I primi stili di pensiero descritti lavorano contro di voi quando tentate di risolvere gli inevitabili problemi della vita quotidiana. Vi portano a creare inutili e orribili film catastrofici, demoralizzarvi, farvi sentire dei falliti, persone incapaci, demotivate e senza speranza. In realtà, sono distorsioni cognitive automatiche, reazioni impulsive di una mente ferita che molto probabilmente ha sofferto più volte durante l’infanzia nel crescere in un ambiente familiare disfunzionale, tossico o abusivo. Possono essere il frutto di condizioni acquisite a seguito di fenomeni di bullismo, prese in giro o l’effetto di una perdita traumatica.

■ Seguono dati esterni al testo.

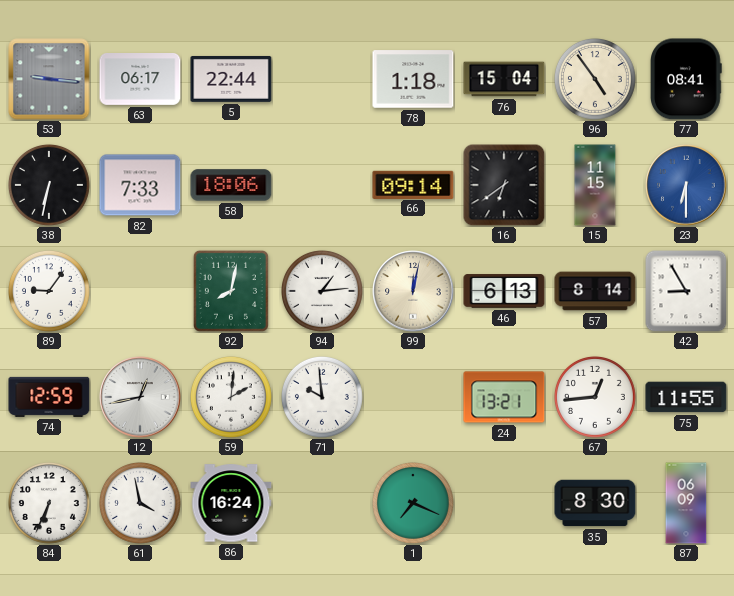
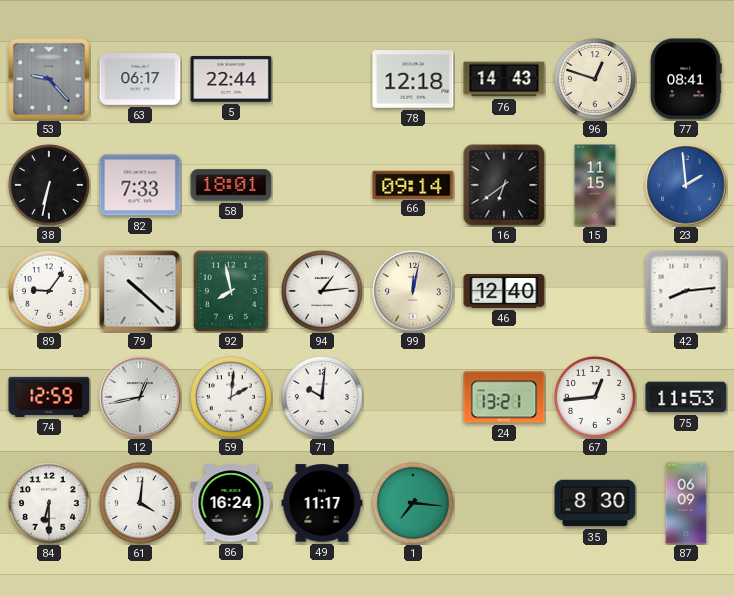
53: 9:16 -> 9:23
78: 1:18 -> 12:18
76: 15:04 -> 14:43
96: 4:54 -> 12:48
58: 18:06 -> 18:01
23: 6:30 -> 1:59
79: none -> 10:22
92: 8:02 -> 7:58
46: 6:13 -> 12:40
57: 8:14 -> none
42: 8:55 -> 8:14
71: 9:59 -> 10:01
75: 11:55 -> 11:53
84: 6:34 -> 6:30
61: 3:58 -> 4:01
49: none -> 11:17
1: 7:19 -> 7:16
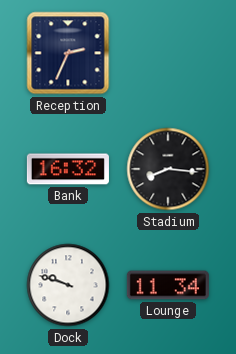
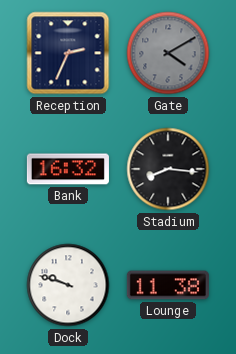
Gate: none -> 4:10
Lounge: 11:34 -> 11:38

Quando questi pensieri automatici si presentano è importante ricordare che non si tratta di valutazioni e percezioni reali ma semplicemente di ciò che la mente è programmata a pensare sotto stress. Si tratta di fenomeni mentali e nulla più. Essendo carichi di emotività, tendono a catturare la vostra attenzione e a indirizzarvi verso in uno stato di trance, paura, disperazione e senso di inettitudine. 

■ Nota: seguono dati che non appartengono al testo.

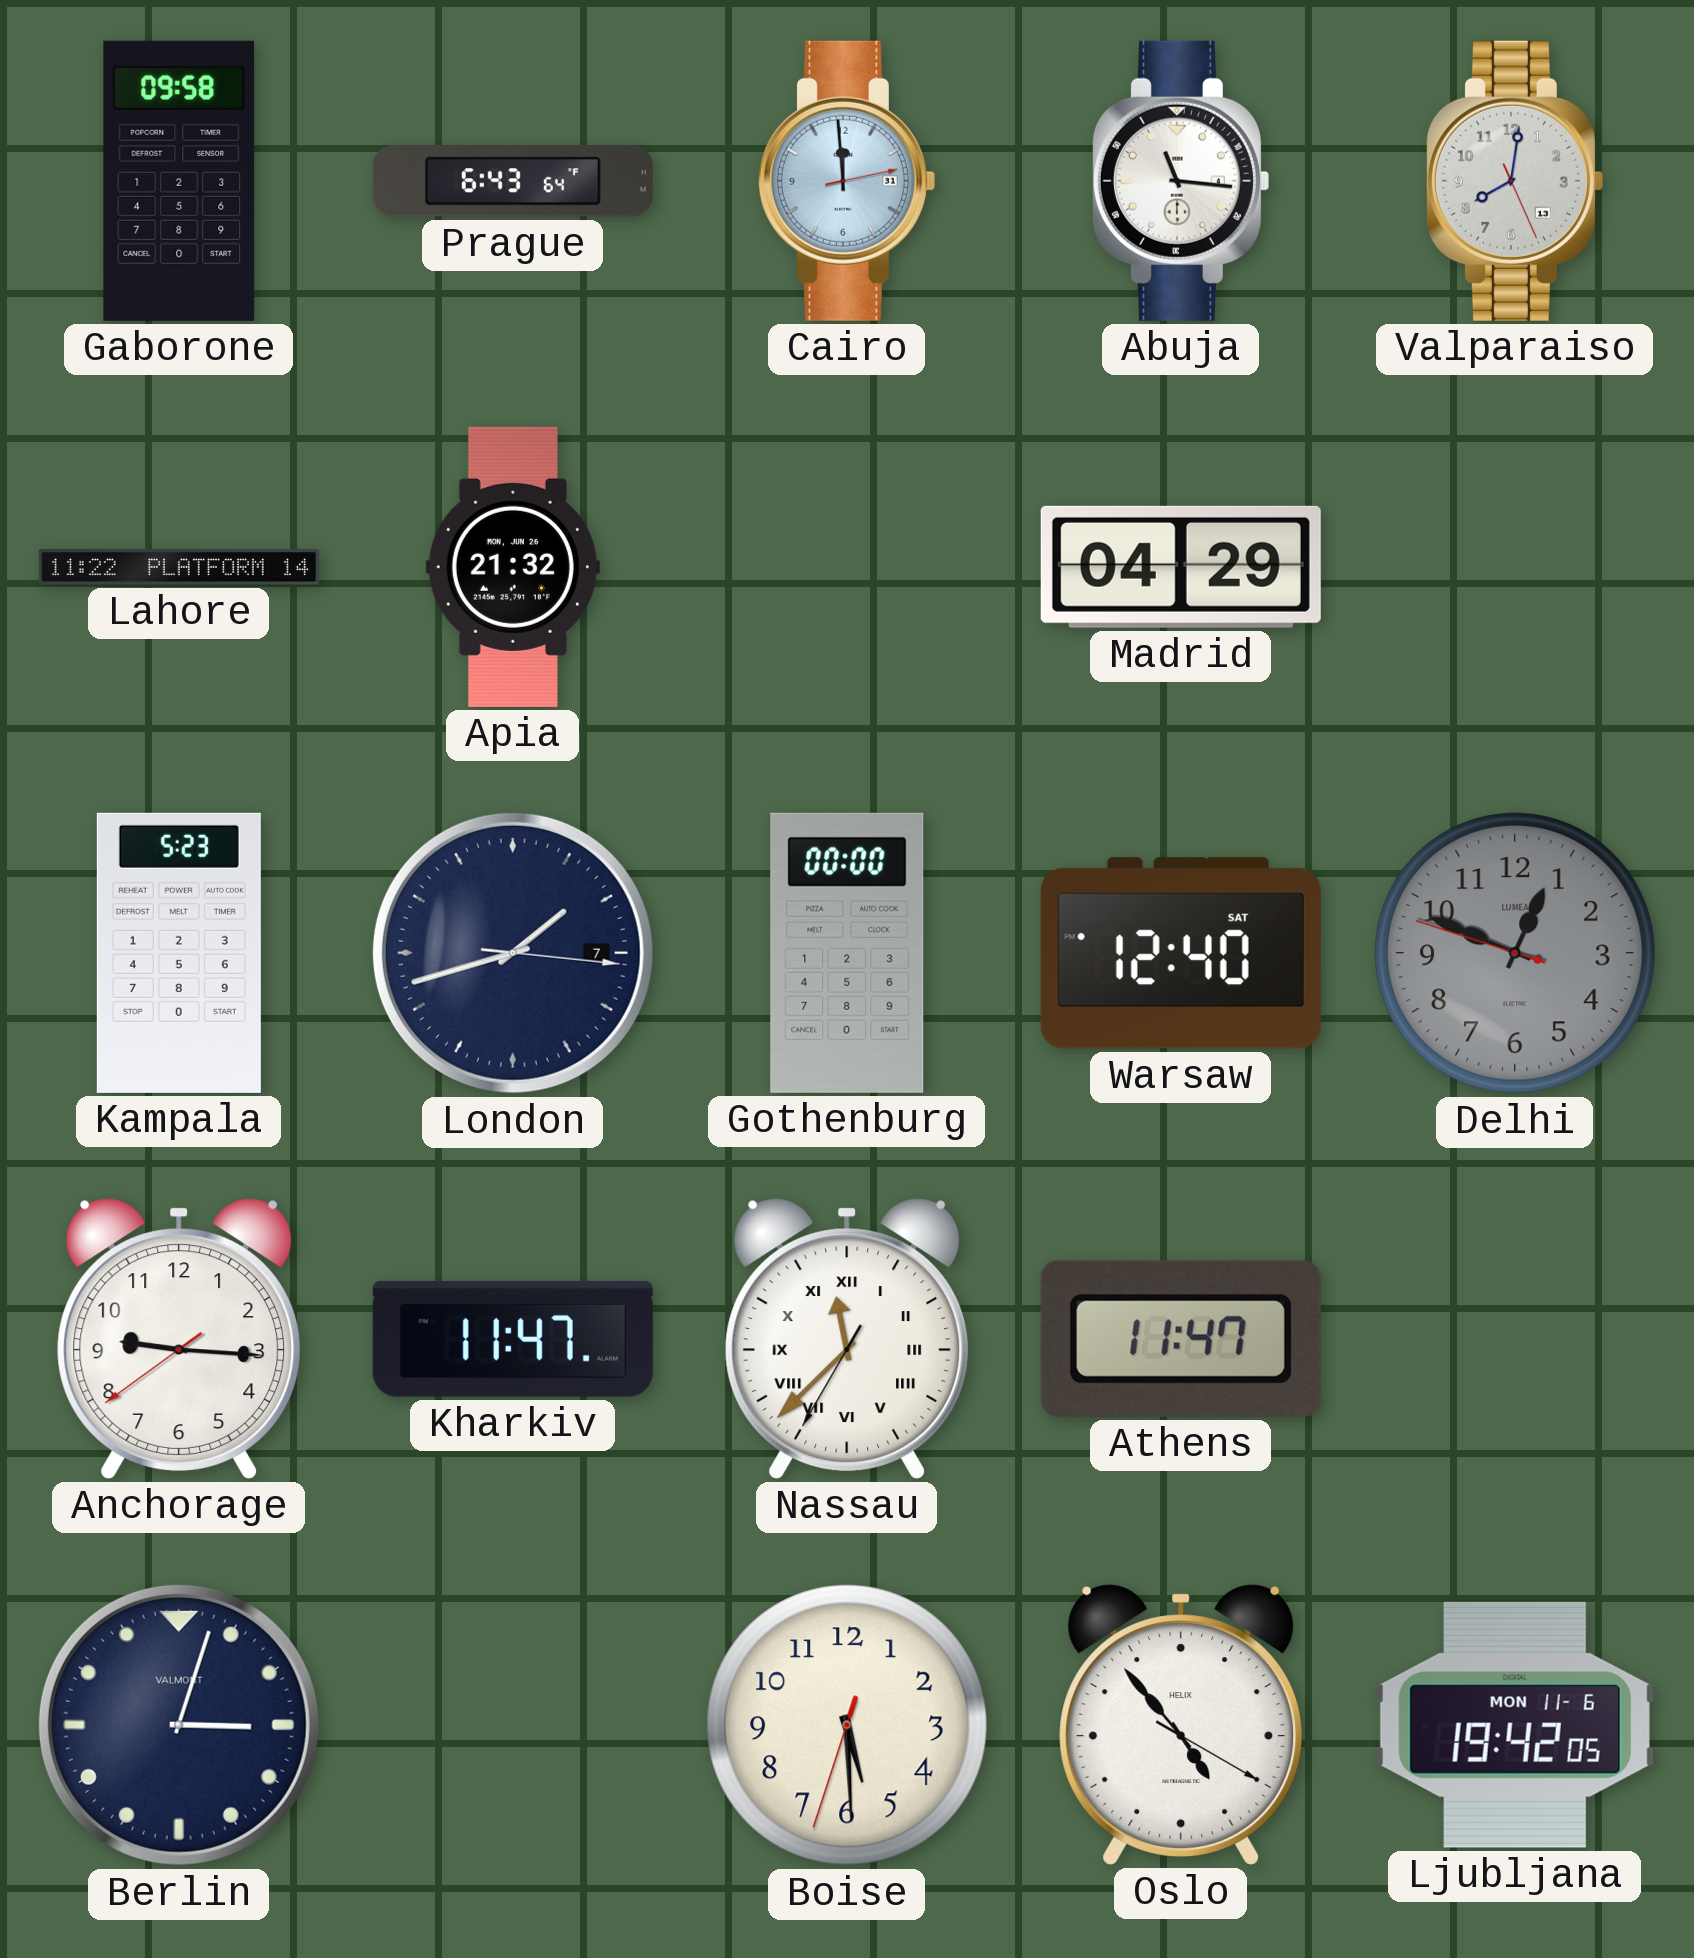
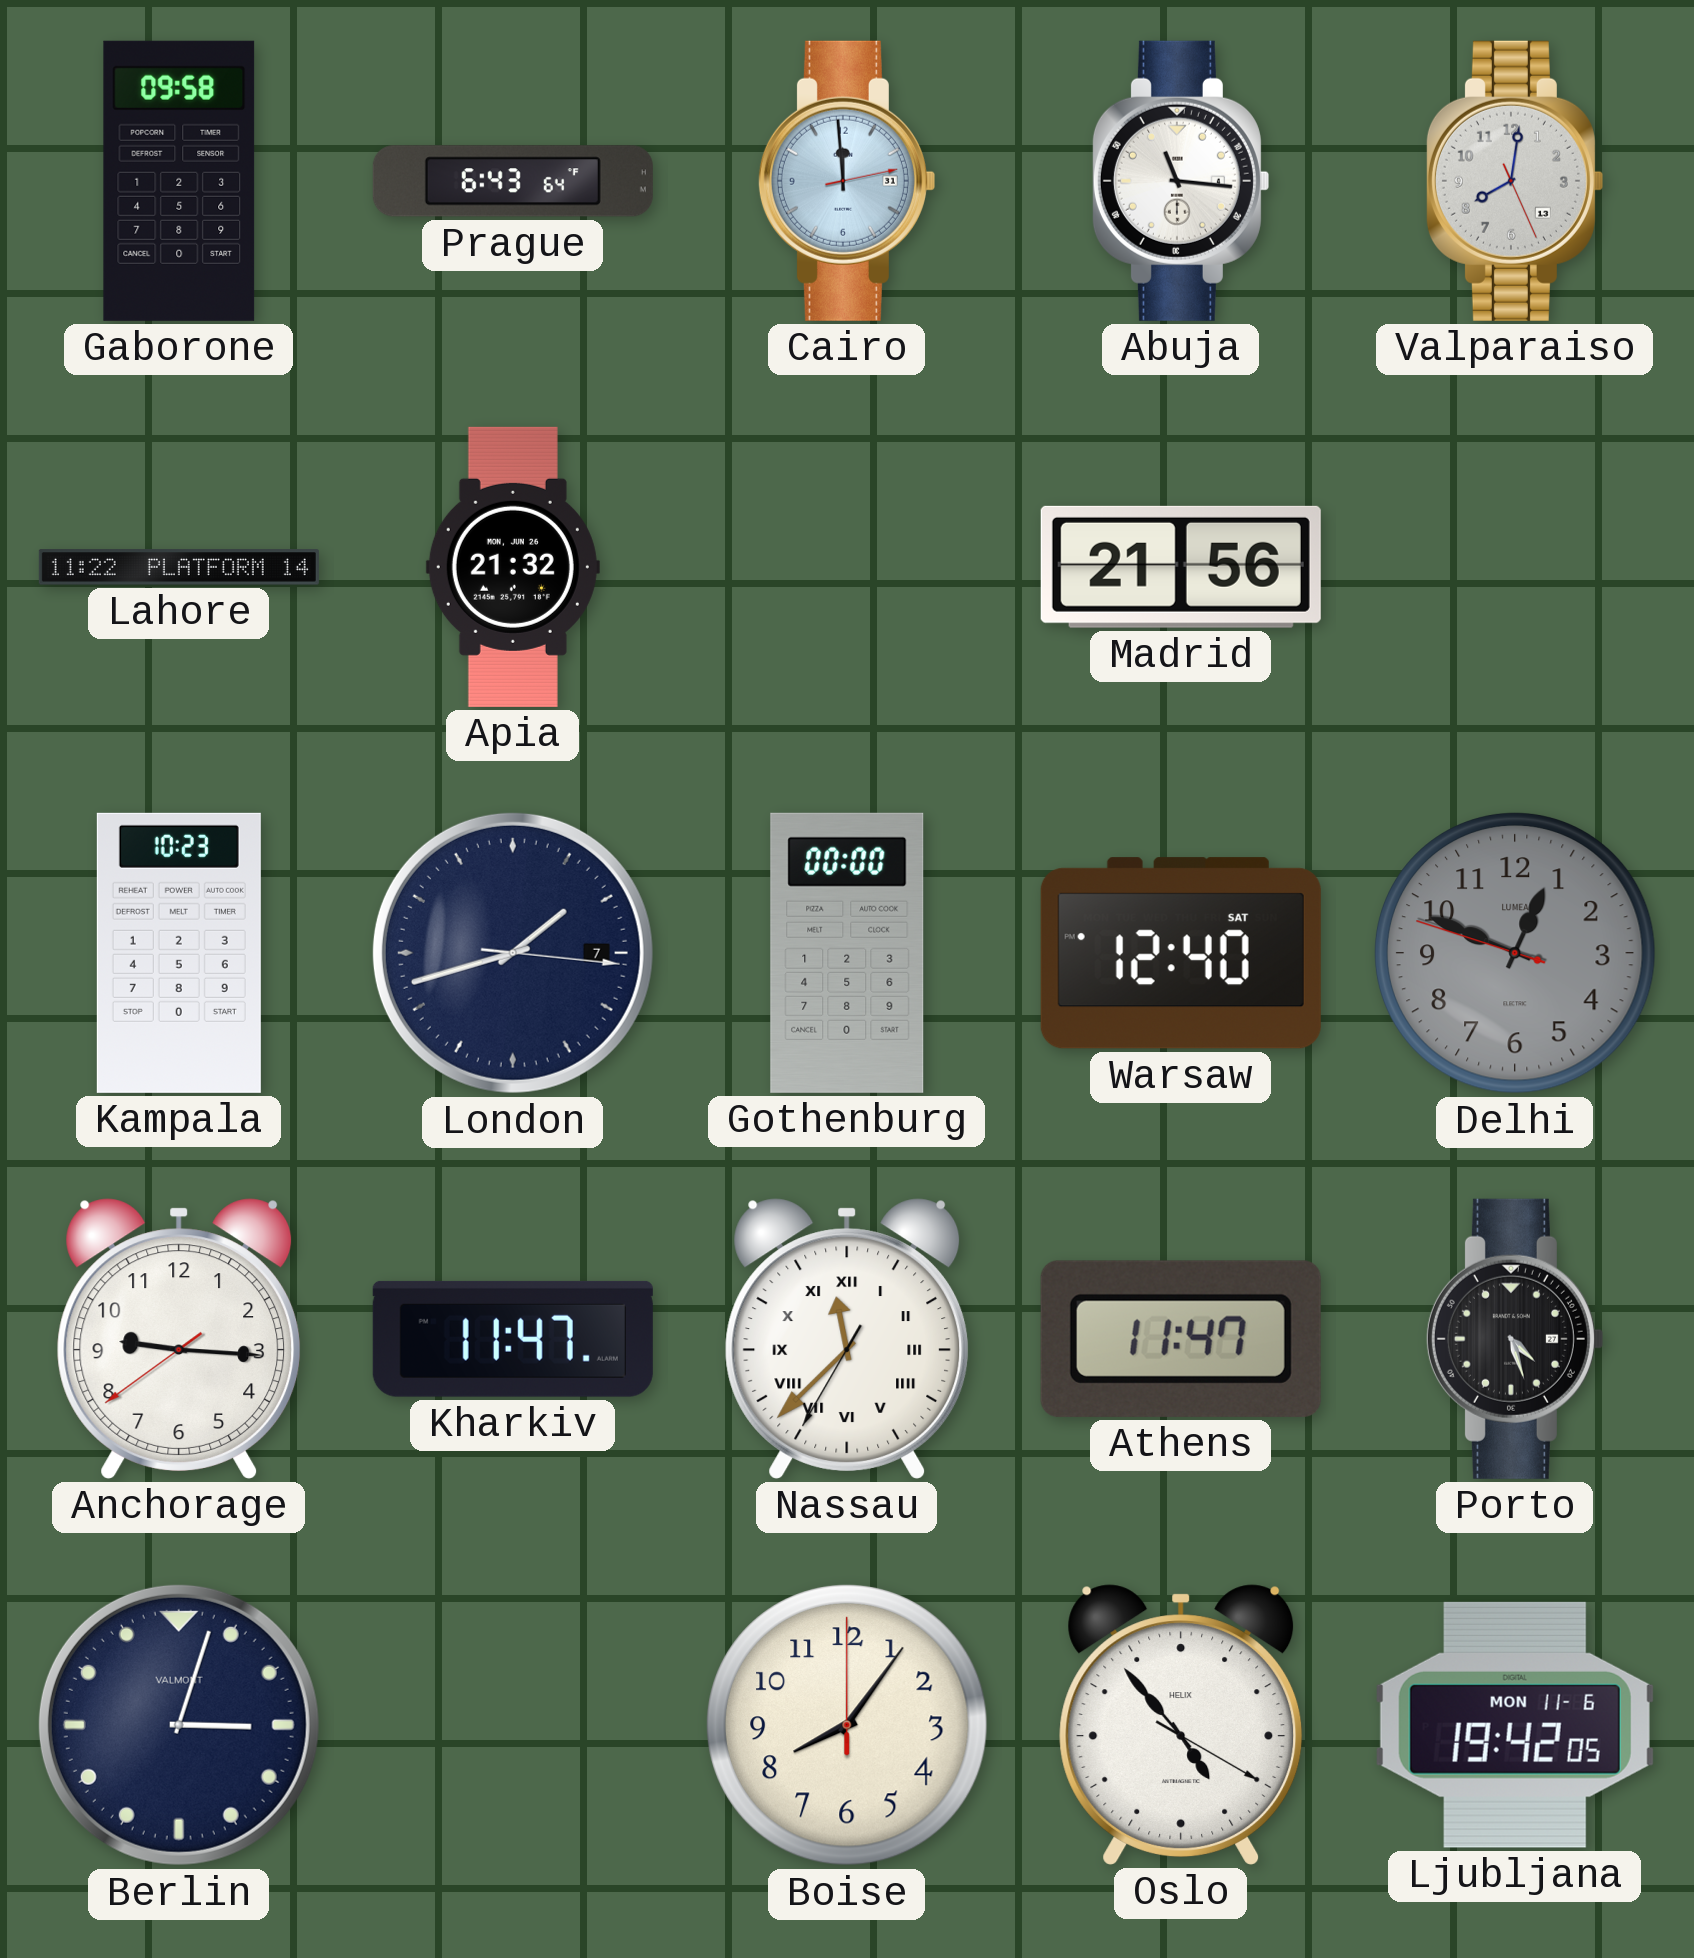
Madrid: 04:29 -> 21:56
Kampala: 5:23 -> 10:23
Porto: none -> 4:27
Boise: 5:29 -> 8:06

Come recuperare lucidità mentale, affrontare i problemi in modo realistico, quando riconoscete di essere pervasi da pensieri disfunzionali? Ecco alcuni suggerimenti che potete seguire:

  • Concentratevi sulla respirazione alternando ritmicamente profonde inspirazioni ed espirazioni fino a quando la mente si calma;
  • Mettete a fuoco la vostra attenzione concentrandovi sulla vostra esperienza sensoriale del qui e ora: sensazione dei muscoli, del vento sul viso in modo da lasciar andare qualsiasi pensiero inutile;
  • Concentratevi su cose che si possono vedere, udire, annusare, gustare o toccare: come ad esempio la sensazione provocata da un tessuto toccato con la mano. Ripetere l’esperienza sensoriale fino a quando la mente non si è calmata;
  • Visualizzatevi in un luogo dove vi si sentite assolutamente al sicuro e cercate di immaginare tutte le sensazioni piacevoli che vi suscita tale immagina mentale (suoni, odori, percezioni…);

 

Successivamente, quando sarete calmi provate a ripensare e visualizzare il problema per quello che è usando il pensiero realistico.